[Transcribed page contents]
━━━━━━━━

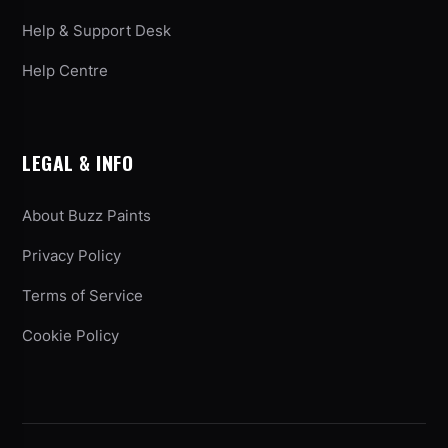
Help & Support Desk
Help Centre
LEGAL & INFO
About Buzz Paints
Privacy Policy
Terms of Service
Cookie Policy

━━━━━━━━

Exercise brief:
Transcribe each record above exactly, leaving every picture out of the copy.

Response box:
Help & Support Desk
Help Centre
LEGAL & INFO
About Buzz Paints
Privacy Policy
Terms of Service
Cookie Policy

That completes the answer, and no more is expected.